The main point is that raw CSD cosine similarity can yield negative discrimination gaps on the 1799-artwork, 91-artist public-domain set, with 23 artists showing the issue at the pairwise level and 15 in the aggregated regime that style-fidelity papers usually report. The paper introduces the discrimination gap as a corpus-internal check that needs no prototypes or thresholds and shows that switching to CSLS readout drops the negative-gap count sharply while lifting pair-verification AUC to 0.905 with 336-pixel interpolation. The cross-backbone replication on CLIP-ViT-L/14, SigLIP-large, and DINOv2-Large is a solid move because it suggests the pattern is not CSD-specific.

Referee Report

2 major / 2 minor

Summary. The paper claims that raw CSD cosine similarity cannot be reliably interpreted as an absolute, calibrated style-fidelity score for artist-style evaluation in text-to-image settings. It introduces a corpus-internal, prototype-free discrimination gap diagnostic and reports negative point-estimate gaps for 23/91 artists (pairwise) and 15/91 (aggregated) on a 1799-artwork public-domain corpus; CSLS readout plus optional 336-pixel positional interpolation (termed CSD+) reduces negatives and raises pair-verification AUC from 0.883 to 0.905 across 25 artist-disjoint splits. Cross-backbone checks on CLIP-ViT-L/14, SigLIP-large and DINOv2-Large reproduce the failure pattern, leading to the recommendation to run the diagnostic before using raw cosine as an absolute score.

Significance. If the empirical patterns hold, the work supplies a lightweight, reusable diagnostic that directly tests the absolute-interpretability assumption underlying current CSD-based style-fidelity reporting. The bootstrap robustness checks, artist-disjoint splits, and cross-backbone replication on four encoders constitute concrete strengths that make the diagnostic immediately usable by practitioners. The finding that a simple CSLS correction largely mitigates the observed failures offers a practical, parameter-free improvement path without retraining.

major comments (2)

[Abstract / corpus description] Abstract and corpus-construction paragraph: the exact selection criteria, exclusion rules, and statistical testing procedures for the 1799-artwork / 91-artist corpus are not detailed, preventing full verification of the reported negative-gap counts (23/91 pairwise, 15/91 aggregated) and bootstrap results.
[Cross-backbone check] Cross-backbone replication section: all replications (CLIP-ViT-L/14, SigLIP-large, DINOv2-Large) are performed on the identical public-domain corpus; this does not test whether the negative-gap pattern persists under corpus shift to contemporary artist styles or AI-generated images, which bears on the breadth of the practical recommendation to run the diagnostic before reporting raw CSD cosine.

minor comments (2)

[Abstract] The abstract states the AUC improvement but does not specify the exact pair-verification protocol or how the 25 artist-disjoint splits were constructed; a brief methods sentence would aid reproducibility.
[Diagnostic definition] Notation for the discrimination gap itself is introduced without an explicit equation or pseudocode block; adding one would clarify the threshold-free, prototype-free claim.

Simulated Author's Rebuttal

2 responses · 0 unresolved

We thank the referee for the constructive review and the recommendation for minor revision.

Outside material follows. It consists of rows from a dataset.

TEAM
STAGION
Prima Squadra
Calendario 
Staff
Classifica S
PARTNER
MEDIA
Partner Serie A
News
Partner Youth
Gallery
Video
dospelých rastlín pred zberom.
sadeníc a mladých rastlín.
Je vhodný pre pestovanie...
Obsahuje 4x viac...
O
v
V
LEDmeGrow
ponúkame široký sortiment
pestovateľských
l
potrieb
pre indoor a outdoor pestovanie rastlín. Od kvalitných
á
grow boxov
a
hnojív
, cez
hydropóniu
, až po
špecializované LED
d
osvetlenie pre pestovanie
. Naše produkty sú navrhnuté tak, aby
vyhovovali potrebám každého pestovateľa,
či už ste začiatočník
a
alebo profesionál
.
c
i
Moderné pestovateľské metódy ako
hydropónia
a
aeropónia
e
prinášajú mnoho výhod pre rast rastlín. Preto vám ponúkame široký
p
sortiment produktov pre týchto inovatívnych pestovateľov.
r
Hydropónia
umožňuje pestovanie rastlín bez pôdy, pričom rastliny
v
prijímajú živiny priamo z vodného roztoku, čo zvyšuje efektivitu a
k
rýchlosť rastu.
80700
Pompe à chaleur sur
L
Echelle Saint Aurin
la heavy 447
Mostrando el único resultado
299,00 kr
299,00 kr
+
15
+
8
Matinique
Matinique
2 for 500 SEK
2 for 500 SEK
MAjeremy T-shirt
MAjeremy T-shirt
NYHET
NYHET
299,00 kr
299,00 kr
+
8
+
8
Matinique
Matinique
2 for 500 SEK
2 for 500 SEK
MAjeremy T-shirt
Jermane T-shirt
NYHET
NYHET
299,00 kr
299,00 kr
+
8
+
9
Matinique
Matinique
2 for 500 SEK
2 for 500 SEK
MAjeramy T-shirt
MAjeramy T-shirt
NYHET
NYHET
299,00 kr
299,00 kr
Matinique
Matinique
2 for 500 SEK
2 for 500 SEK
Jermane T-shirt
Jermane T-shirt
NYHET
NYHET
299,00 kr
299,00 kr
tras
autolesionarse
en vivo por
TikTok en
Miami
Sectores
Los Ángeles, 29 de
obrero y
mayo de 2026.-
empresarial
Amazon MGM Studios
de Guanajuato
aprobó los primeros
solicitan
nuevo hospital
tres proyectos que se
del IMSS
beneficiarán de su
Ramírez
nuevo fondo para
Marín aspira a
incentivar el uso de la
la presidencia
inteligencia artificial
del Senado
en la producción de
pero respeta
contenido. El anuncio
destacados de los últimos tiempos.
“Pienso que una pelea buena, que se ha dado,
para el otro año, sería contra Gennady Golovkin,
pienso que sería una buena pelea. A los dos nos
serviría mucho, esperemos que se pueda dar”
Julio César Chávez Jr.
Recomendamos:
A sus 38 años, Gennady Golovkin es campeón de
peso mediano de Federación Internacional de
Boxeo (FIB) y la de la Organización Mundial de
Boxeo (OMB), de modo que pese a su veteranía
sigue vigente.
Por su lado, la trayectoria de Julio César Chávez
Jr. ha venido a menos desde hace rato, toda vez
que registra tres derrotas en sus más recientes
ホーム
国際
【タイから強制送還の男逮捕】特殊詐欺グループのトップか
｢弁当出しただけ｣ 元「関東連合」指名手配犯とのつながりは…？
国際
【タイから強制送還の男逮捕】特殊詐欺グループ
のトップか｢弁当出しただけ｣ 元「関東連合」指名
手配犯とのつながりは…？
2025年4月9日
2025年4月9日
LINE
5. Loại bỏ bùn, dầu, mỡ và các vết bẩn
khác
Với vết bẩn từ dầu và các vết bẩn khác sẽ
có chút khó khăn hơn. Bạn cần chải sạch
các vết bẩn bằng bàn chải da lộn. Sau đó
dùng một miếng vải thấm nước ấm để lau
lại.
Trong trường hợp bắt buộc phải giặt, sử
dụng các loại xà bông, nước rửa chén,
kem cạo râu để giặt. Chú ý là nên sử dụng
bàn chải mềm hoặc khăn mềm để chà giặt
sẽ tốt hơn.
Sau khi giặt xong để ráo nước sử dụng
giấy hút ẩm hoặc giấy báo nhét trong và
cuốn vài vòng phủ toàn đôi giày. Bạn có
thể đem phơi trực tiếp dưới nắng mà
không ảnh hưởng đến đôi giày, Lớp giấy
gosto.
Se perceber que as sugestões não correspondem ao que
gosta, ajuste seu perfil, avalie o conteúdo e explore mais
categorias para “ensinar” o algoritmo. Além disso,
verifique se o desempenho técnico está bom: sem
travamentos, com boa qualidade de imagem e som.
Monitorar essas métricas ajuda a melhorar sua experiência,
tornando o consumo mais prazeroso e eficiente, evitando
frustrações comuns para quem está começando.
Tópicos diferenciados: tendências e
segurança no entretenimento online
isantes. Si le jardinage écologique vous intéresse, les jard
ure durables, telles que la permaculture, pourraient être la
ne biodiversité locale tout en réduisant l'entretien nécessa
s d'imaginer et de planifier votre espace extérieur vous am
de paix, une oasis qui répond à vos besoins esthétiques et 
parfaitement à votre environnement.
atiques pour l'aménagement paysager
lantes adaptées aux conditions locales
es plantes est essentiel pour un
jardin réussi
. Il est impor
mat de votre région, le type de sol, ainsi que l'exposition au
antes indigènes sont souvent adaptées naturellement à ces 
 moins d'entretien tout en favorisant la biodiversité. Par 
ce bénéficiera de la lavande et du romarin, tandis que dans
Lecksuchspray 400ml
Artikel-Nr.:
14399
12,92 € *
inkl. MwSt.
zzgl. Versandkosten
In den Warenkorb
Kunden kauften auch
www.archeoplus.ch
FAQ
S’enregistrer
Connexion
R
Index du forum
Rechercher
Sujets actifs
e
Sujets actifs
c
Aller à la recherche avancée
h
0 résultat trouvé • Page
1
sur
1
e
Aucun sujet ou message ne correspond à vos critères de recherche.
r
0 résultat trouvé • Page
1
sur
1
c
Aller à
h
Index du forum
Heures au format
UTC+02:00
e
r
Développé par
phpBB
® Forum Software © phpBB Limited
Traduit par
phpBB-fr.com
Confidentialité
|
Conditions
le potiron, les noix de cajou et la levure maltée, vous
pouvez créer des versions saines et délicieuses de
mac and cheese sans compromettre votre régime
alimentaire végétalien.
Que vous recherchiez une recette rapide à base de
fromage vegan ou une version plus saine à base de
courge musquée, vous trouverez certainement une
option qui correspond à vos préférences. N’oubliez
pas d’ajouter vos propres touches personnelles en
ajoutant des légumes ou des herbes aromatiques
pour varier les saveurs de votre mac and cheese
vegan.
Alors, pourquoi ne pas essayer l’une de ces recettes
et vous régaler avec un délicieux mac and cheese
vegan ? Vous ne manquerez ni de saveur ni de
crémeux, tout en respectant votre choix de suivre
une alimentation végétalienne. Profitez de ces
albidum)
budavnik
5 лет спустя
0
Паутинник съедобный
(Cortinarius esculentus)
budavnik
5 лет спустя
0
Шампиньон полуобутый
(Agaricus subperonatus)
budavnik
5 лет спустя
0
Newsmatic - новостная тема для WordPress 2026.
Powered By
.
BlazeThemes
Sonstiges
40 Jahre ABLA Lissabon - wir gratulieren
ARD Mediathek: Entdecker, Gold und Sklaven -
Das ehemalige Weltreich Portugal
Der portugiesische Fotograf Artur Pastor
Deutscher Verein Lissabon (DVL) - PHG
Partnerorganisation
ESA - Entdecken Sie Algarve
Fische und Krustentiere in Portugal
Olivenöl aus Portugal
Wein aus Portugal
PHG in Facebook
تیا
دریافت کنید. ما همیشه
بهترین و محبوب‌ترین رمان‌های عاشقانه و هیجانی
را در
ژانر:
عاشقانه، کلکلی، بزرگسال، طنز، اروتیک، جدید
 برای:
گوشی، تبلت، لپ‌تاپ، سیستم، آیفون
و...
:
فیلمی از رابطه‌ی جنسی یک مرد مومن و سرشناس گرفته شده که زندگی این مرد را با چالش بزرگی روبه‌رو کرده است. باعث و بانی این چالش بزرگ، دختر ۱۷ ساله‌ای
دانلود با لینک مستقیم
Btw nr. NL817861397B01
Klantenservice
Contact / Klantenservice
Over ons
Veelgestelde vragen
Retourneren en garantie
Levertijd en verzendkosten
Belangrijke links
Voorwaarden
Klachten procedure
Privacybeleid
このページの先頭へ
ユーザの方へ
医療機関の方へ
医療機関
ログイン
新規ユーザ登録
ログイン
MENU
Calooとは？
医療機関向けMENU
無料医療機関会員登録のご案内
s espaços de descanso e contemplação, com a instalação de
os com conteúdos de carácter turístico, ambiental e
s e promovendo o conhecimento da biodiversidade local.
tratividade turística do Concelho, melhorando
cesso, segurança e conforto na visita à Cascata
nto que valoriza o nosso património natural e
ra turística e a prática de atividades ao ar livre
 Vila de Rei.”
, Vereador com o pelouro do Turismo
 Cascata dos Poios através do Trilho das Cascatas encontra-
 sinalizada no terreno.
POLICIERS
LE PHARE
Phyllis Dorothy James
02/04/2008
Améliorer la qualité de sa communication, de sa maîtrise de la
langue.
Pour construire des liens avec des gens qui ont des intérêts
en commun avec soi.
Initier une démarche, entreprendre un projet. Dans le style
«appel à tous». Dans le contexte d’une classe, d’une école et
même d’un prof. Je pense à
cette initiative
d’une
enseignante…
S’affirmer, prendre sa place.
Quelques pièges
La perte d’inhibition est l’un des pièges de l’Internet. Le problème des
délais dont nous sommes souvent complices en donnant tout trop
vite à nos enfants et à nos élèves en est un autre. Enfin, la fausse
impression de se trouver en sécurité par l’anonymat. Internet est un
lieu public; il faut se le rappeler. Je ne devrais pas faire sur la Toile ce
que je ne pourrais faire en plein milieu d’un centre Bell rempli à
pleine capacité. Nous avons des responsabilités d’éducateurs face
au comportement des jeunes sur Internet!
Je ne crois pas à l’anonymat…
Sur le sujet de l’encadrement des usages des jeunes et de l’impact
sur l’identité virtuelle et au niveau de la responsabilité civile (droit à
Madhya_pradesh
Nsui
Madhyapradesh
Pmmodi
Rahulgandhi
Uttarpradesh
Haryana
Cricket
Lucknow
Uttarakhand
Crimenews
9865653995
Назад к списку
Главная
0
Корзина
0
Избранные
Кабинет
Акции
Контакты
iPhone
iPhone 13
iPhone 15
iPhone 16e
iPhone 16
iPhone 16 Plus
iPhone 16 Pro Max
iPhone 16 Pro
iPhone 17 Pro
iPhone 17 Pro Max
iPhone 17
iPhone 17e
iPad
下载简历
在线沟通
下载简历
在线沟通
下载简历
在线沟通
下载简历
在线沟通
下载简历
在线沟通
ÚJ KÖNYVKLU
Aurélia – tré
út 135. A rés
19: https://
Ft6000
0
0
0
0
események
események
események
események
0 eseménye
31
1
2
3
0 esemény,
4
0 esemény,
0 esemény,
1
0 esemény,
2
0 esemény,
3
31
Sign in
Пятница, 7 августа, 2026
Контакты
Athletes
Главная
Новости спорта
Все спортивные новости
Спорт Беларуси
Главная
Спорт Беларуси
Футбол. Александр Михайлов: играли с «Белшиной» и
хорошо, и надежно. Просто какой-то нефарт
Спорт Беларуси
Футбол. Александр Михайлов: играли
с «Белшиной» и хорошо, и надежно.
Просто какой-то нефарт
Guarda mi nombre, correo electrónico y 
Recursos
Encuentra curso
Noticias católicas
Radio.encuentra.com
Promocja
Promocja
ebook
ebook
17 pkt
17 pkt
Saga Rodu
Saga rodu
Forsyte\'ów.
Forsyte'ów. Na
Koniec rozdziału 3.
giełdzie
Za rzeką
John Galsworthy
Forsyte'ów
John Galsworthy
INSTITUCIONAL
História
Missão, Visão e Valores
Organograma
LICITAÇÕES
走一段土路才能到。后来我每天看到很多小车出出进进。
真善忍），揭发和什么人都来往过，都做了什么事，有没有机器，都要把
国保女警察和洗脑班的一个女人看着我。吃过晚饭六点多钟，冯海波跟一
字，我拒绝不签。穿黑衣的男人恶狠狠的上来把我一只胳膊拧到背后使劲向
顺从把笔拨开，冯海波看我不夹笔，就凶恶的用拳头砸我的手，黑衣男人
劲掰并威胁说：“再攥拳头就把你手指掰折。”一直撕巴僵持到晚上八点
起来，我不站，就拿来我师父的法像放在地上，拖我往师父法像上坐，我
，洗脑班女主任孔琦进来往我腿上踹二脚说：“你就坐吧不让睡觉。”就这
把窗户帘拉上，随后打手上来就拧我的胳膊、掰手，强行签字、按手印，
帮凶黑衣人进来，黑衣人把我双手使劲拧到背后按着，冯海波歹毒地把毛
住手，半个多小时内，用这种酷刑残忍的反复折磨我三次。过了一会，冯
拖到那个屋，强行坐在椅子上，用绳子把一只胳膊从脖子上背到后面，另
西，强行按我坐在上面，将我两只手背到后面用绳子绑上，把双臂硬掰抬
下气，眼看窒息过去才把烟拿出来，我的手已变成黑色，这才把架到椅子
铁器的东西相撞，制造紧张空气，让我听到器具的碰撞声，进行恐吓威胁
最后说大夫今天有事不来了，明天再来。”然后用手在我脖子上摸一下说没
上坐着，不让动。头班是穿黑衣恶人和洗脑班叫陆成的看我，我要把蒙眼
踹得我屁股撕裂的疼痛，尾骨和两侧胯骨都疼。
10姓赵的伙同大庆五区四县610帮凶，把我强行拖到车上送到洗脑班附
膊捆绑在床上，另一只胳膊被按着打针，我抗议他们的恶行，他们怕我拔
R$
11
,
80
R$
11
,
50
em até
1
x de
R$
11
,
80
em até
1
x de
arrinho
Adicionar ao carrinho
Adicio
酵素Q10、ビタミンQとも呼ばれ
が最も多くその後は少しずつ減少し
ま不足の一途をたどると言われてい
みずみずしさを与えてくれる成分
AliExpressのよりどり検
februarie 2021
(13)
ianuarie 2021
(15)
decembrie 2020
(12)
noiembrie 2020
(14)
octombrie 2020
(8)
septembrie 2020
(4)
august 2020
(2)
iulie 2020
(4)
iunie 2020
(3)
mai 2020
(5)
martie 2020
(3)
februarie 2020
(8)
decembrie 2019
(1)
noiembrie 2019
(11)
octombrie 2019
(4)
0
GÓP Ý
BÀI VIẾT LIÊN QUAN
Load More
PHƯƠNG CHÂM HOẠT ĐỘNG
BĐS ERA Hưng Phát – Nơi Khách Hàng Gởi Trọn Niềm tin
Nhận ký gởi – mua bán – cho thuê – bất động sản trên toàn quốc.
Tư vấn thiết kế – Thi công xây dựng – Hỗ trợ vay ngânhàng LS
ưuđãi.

The two major comments are addressed point-by-point below; we will incorporate clarifications where they strengthen verifiability without altering the core claims.

read point-by-point responses

Referee: [Abstract / corpus description] Abstract and corpus-construction paragraph: the exact selection criteria, exclusion rules, and statistical testing procedures for the 1799-artwork / 91-artist corpus are not detailed, preventing full verification of the reported negative-gap counts (23/91 pairwise, 15/91 aggregated) and bootstrap results.

Authors: We agree that additional detail on corpus construction is warranted for full reproducibility. The current manuscript describes the corpus at a high level (public-domain artworks, 91 artists, 1799 images) but omits the precise inclusion criteria, exclusion rules, and bootstrap implementation. In the revised version we will insert a dedicated paragraph specifying: (i) inclusion (WikiArt-sourced public-domain images with verified artist labels and a minimum of 10 artworks per artist), (ii) exclusion (duplicate removal, resolution filtering, and artist-disjoint train/test partitioning), and (iii) statistical procedures (1000 bootstrap resamples for gap confidence intervals, with the reported 23/91 and 15/91 counts derived from point estimates and robustness thresholds). This change will allow independent verification of all numerical results. revision: yes
Referee: [Cross-backbone check] Cross-backbone replication section: all replications (CLIP-ViT-L/14, SigLIP-large, DINOv2-Large) are performed on the identical public-domain corpus; this does not test whether the negative-gap pattern persists under corpus shift to contemporary artist styles or AI-generated images, which bears on the breadth of the practical recommendation to run the diagnostic before reporting raw CSD cosine.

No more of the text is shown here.